Ted Williams (NATIONAL BASEBALL HALL OF FAME LIBRARY)This game’s win was secured by Ted Williams’s first game-winning home run off a future Hall of Famer. On May 30, the 20-year-old rookie right fielder had hit a first-inning homer off Red Ruffing — his first off a Yankees pitcher and first off a future Hall of Famer — but it had been Jimmie Foxx’s second-inning homer that won that game.

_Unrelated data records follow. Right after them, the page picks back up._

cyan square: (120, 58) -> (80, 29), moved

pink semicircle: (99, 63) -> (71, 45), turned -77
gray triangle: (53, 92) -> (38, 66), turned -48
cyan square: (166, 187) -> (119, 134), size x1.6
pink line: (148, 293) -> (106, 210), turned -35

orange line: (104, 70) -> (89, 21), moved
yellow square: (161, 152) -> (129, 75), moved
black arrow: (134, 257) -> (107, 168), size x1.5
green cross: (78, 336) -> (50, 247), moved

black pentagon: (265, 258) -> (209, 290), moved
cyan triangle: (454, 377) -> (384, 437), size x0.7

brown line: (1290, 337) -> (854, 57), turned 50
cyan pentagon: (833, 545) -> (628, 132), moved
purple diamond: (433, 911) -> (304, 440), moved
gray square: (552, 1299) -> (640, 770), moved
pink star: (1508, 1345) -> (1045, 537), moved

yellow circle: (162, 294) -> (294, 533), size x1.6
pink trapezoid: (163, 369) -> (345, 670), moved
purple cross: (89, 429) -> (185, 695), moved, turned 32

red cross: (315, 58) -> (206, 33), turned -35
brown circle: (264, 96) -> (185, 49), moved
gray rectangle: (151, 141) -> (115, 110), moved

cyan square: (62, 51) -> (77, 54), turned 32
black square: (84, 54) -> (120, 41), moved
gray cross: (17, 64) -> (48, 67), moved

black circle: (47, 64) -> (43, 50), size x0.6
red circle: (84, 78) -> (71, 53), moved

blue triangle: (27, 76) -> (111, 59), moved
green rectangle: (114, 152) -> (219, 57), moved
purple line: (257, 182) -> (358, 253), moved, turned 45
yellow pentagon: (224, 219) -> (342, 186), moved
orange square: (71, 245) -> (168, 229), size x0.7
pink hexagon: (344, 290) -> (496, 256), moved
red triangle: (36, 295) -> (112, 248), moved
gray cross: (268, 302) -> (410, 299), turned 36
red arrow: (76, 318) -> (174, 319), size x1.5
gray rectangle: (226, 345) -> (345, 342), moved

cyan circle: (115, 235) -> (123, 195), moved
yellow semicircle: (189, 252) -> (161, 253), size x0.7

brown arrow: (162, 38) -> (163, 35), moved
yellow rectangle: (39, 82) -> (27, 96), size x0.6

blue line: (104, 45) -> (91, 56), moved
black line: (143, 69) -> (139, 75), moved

Lefty Gomez came into the July 2 game with four 20-win seasons to his credit and 2,118⅔ innings of major-league experience before facing Williams in the seventh inning. Two times he had led the league in both wins and ERA (26-5, 2.33 in 1934 and 21-11, 2.33 in 1937). He’d already won 159 games in his career and was 6-2 to this point in 1939.1

The Red Sox starter also bore the nickname “Lefty” — Lefty Grove, who came into the game with a record of 7-2. Like Gomez a future Hall of Famer, Grove had already enjoyed eight 20-win seasons, including seven in a row (one of them a 31-win season), and accumulated 278 career wins.2

The two teams — the Yankees and the Red Sox — were first and second in the standings, but they weren’t close. The Red Sox were 12½ games behind the Yankees. They were more worried about the teams in third, fourth, and fifth place — the Indians, Tigers, and White Sox. Boston was just 2½ games ahead of Cleveland and three ahead of Detroit.3

The game was the first of a Sunday afternoon doubleheader at Fenway Park. Lou Gehrig had played the final game of his career on April 30, but he continued to travel with the team. When he came out to present the Yankees’ batting order, Red Sox owner Tom Yawkey came out to greet him.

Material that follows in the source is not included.